The sharp rally in US stocks had cooled in the past two days amid mounting fears that resilient economic growth would keep the Fed hawkish for longer. Fallout from the flight over the US of an alleged Chinese spy balloon has also kept risk demand subdued. Fed Chair Jerome Powell is set to speak later today and investors are keen for clues on whether the central bank could further slow the pace of rate hikes over the next few months.

“There is little to cheer as the Fed hawks are returning to the playground, mixed with escalating geopolitical tensions with China,” said Ipek Ozkardeskaya, senior analyst at Swissquote Bank. Investor confidence about the outlook for technology stocks also appears to be fizzling out. Just as the Nasdaq 100 is getting close to entering a bull market, bearish bets on the index are piling up, signaling that the outperformance isn’t expected to last, according to Citi’s Chris Montagu.

Heading into today’s 12pm speech by Powell, Investors are assessing whether the Fed Chair will dampen market optimism for interest-rate cuts later in 2023, following January’s strong payrolls report and comments from other Fed officials about the possibility of a higher peak than policy makers had previously expected. Treasuries steadied after a two-day rout sparked by traders ramping up bets on future Fed tightening.

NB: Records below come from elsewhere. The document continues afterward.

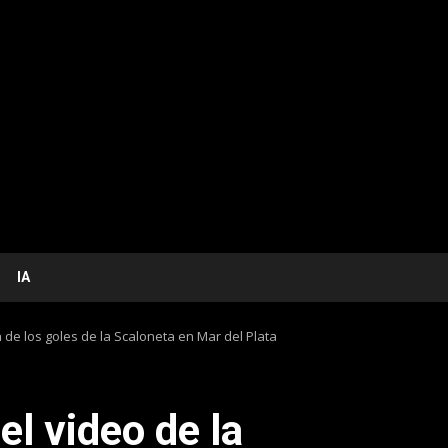
IA
 de los goles de la Scaloneta en Mar del Plata
l video de la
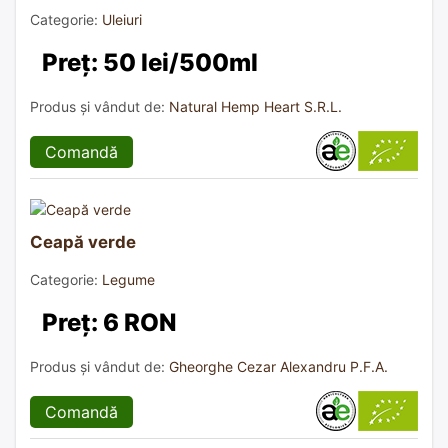
Categorie:
Uleiuri
Preț: 50 lei/500ml
Produs și vândut de:
Natural Hemp Heart S.R.L.
Comandă
Ceapă verde
Categorie:
Legume
Preț: 6 RON
Produs și vândut de:
Gheorghe Cezar Alexandru P.F.A.
Comandă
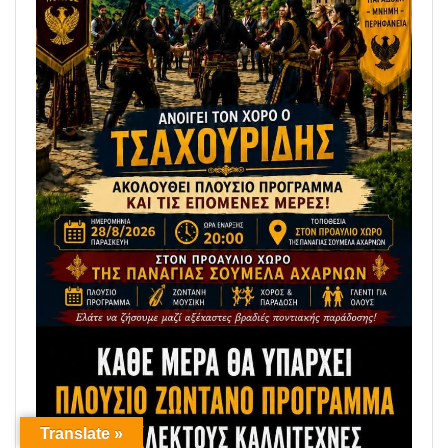
Translate »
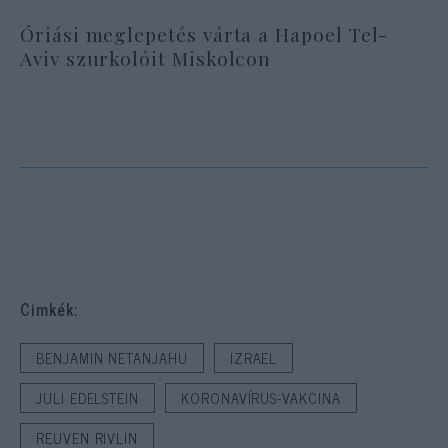
Óriási meglepetés várta a Hapoel Tel-
Aviv szurkolóit Miskolcon
Cimkék:
BENJAMIN NETANJAHU
IZRAEL
JULI EDELSTEIN
KORONAVÍRUS-VAKCINA
REUVEN RIVLIN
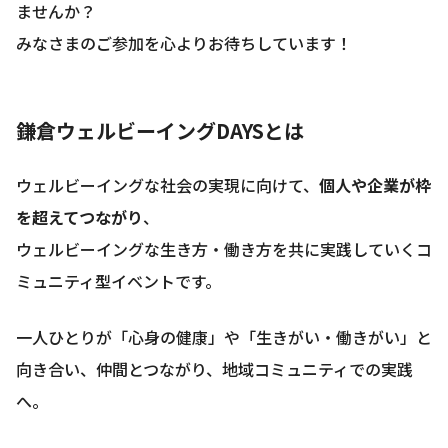
ませんか？
みなさまのご参加を心よりお待ちしています！
鎌倉ウェルビーイングDAYSとは
ウェルビーイングな社会の実現に向けて、
個人や企業が枠
を超えてつながり
、
ウェルビーイングな生き方・働き方を共に実践していくコ
ミュニティ型イベントです。
一人ひとりが「心身の健康」や「生きがい・働きがい」と
向き合い、仲間とつながり、地域コミュニティでの実践
へ。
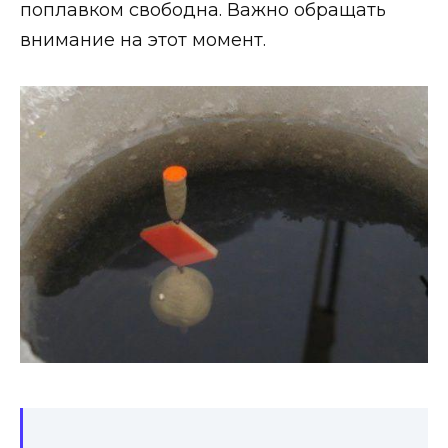
поплавком свободна. Важно обращать
внимание на этот момент.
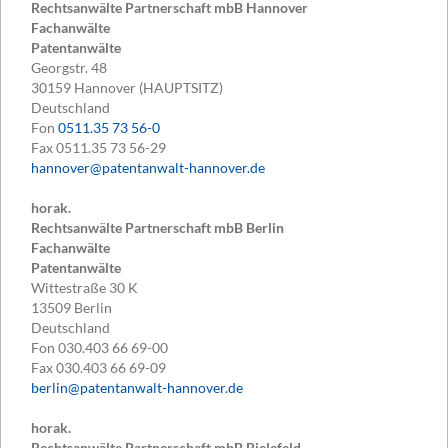
Rechtsanwälte Partnerschaft mbB Hannover
Fachanwälte
Patentanwälte
Georgstr. 48
30159
Hannover (HAUPTSITZ)
Deutschland
Fon
0511.35 73 56-0
Fax
0511.35 73 56-29
hannover@patentanwalt-hannover.de
horak.
Rechtsanwälte Partnerschaft mbB Berlin
Fachanwälte
Patentanwälte
Wittestraße 30 K
13509
Berlin
Deutschland
Fon
030.403 66 69-00
Fax
030.403 66 69-09
berlin@patentanwalt-hannover.de
horak.
Rechtsanwälte Partnerschaft mbB Bielefeld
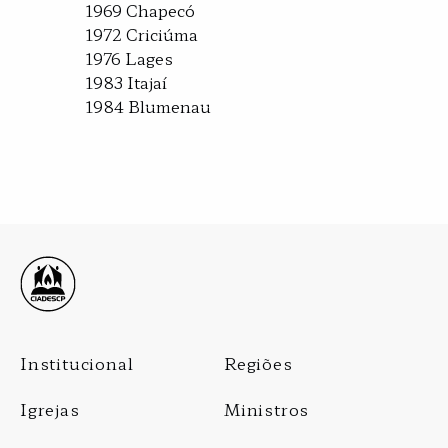
1969 Chapecó
1972 Criciúma
1976 Lages
1983 Itajaí
1984 Blumenau
Footer
Institucional
Regiões
Menu
Igrejas
Ministros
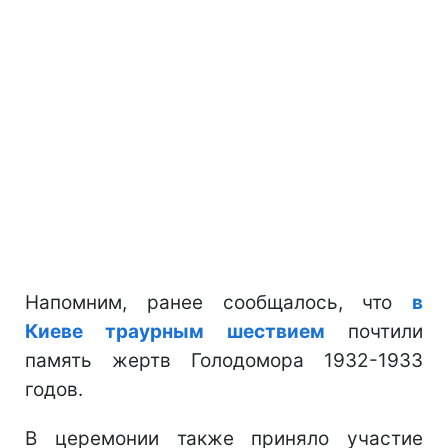
Напомним, ранее сообщалось, что
в
Киеве траурным шествием
почтили
память жертв Голодомора 1932-1933
годов.
В церемонии также приняло участие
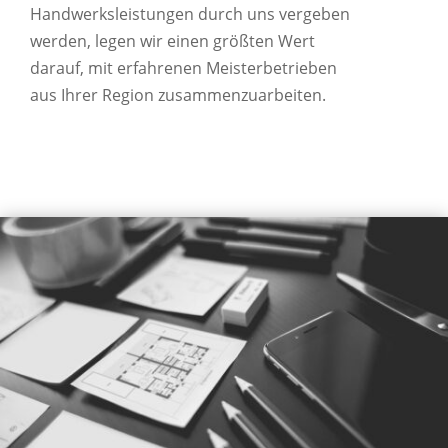
Handwerksleistungen durch uns vergeben
werden, legen wir einen größten Wert
darauf, mit erfahrenen Meisterbetrieben
aus Ihrer Region zusammenzuarbeiten.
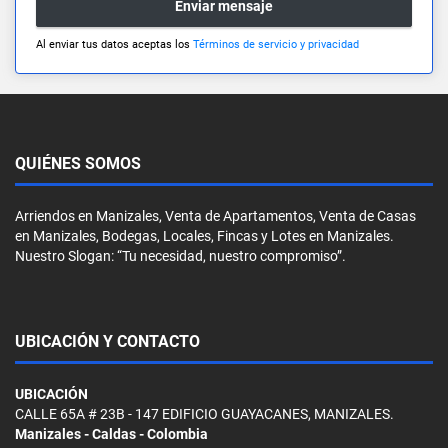
Enviar mensaje
Al enviar tus datos aceptas los
Términos de servicio y privacidad
QUIÉNES SOMOS
Arriendos en Manizales, Venta de Apartamentos, Venta de Casas
en Manizales, Bodegas, Locales, Fincas y Lotes en Manizales.
Nuestro Slogan: “Tu necesidad, nuestro compromiso”.
UBICACIÓN Y CONTACTO
UBICACIÓN
CALLE 65A # 23B - 147 EDIFICIO GUAYACANES, MANIZALES.
Manizales - Caldas - Colombia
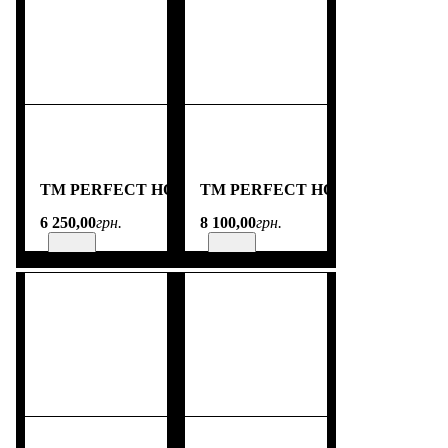
TM PERFECT HOME
TM PERFECT HOME
6 250
,
00
грн.
8 100
,
00
грн.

“I expect that Powell will drive home that point that they’ve done a lot and there’ll be a tightening that is going to impact the economy later on this year,” Jack McIntyre, a portfolio manager at Brandywine Global Investment Management LLC, said on Bloomberg Television. As discussed last night, market positioning is vulnerable for another delta squeeze should Powell prove to be more dovish than expected.

Meanwhile, Bloomberg notes that the fourth-quarter reporting season has done little to support optimism about corporate fundamentals. Earnings in sectors from energy to consumer discretionary have been coming in below pre-season estimates and companies are dialing back outlooks based on expectations growth will slow. Still, in a seemingly contrarian move, analysts have boosted stock-price targets, signaling how equity prices are being driven more by the Fed’s outlook than profits.

Geopolitical concerns are also back on the radar. As the US attempts to recover the sunken remains of a huge Chinese balloon it blasted out of the sky with a missile, Beijing acknowledged ownership of a second balloon spotted drifting over several Latin American countries.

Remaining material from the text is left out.